NEFİSLE CİHÂDIN EHEMMİYETİ
İslâm’a göre insan yapısında bulunan kötülüklerin kaynağı, günaha temayülün ve dünyaya ait isteklerin odak noktası, hevâ ve hevesin adresi nefistir.Çünkü nefis, “alabildiğine kötülüğü emreden [2] ve kişiyi günaha yöneltmek için fısıltılar hâlinde sürekli telkinde bulunan[3] bir güçtür. O, insanı daima kötülüğe sürükler. Kulağa vesvese verir,[4] isteklere ve kötü arzulara meyleder. İnsanın onu yenmesi,[5] sabırlı olması[6] ve açgözlülüğünden korunması lâzımdır.[7] Nefisle mücadele cihadın en büyüğüdür.[8] Kur’ân-ı Kerîm’de nefsini tezkiye edenin veya nefsini Allah’ın tezkiye ettiği kişinin felâha ulaşacağı bildirilmiştir.[9]
Peygamber Efendimiz’in (sav) peygamberlikten önceki yaşamı, gayet sessiz, buna karşılık alabildiğine çetin ve kesintisiz bir nefis mücadelesi ve hatta nefis hesaplaşması safhasıdır. Bu hesaplaşma safhasında umut ve korku yan yana, iç içedir. Bu safhada azmi bileyen ve umutsuzluğun tüm sızma yollarını tıkayan büyük bir hamle emeli vardı. Cüneyd-i Bağdâdî’nin tasavvufu tarif ederken dediği gibi; Peygamberimiz’in hayatının bu dönemi nefsine karşı uzlaşmasız bir çatışma devresidir.[10]

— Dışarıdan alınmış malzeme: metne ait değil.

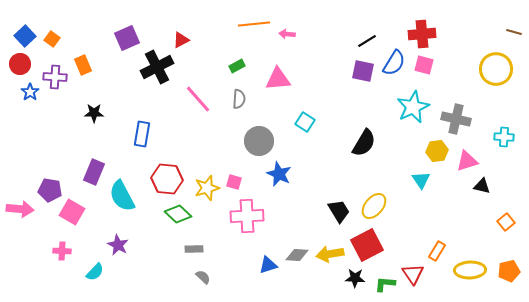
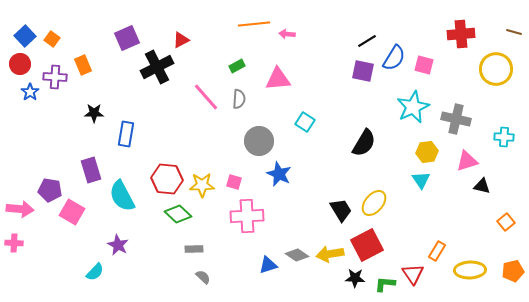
red cross at (422, 34): moved 39 px right
blue semicircle at (394, 63): moved 5 px up
pink line at (198, 99): moved 8 px right, 2 px up
blue rectangle at (142, 134): moved 16 px left
yellow hexagon at (437, 151): moved 10 px left, 1 px down
purple rectangle at (94, 172): moved 3 px left, 2 px up; rotated 40 degrees counterclockwise
yellow star at (207, 188): moved 5 px left, 3 px up; rotated 15 degrees clockwise
yellow ellipse at (374, 206): moved 3 px up
black trapezoid at (339, 211): moved 2 px right, 1 px up
pink cross at (62, 251): moved 48 px left, 8 px up
gray diamond at (297, 255): rotated 30 degrees clockwise
orange pentagon at (509, 271): moved 4 px right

Aslında nefis, insanın benliğidir; kendi keyif, zevk ve menfaatini düşünür. Bu yüzden başkaları ile hasım olur zıtlaşır, çekişir. Bencildir, sorumsuzdur, ölçü ve sınır istemez, işin akıbetini düşünmez. O sebepten kötülüklere akıp gider. Tembel, istismarcı, beleşçi, kibirli, kendini beğenmiş, huysuz, hasetçi, öfkeli, kindar, zalim, vefasız, sabırsız, nankör… vs.dir. Ondan bu haliyle insanlığa hayır gelmez, hevâ-yı nefse uyan iflâh olmaz, başarı kazanamaz, iki cihanda hüsrana uğrar. Nefsin varlığı gerekli, istekleri doğal, ama takip ve kontrolü, eğitilmesi ve kötü eğilimlerinden temizlenmesi şarttır. İslâm, nefsin meşru arzu ve isteklerini, meşru yollarla karşılamayı emreder, ama aşırı isteklerinin, hevâ ve heveslerinin şiddetle karşısına çıkar. İnsanın en büyük düşmanı olan nefs-i emmareyi yenmek, onun şiddetli hevâ ve heveslerine, köklü hırs ve arzularına karşı çıkabilmek, iradeyi kuvvetlendirmek; davranış, hareket ve faaliyetlerde aklı, mantığı, ilmi, irfanı, vicdanı, ahlâkı, edebi hâkim kılabilmek ise, uzun, ciddi, etkili bir tasavvuf terbiyesiyle mümkün olabilir. O nedenle, nefs-i emmâre, ıslahı kabil, eğitimi mümkün bir varlıktır. Dinî ve tasavvufî talim ve terbiye ile değişir, gelişir, olgunlaşır, melekleşir.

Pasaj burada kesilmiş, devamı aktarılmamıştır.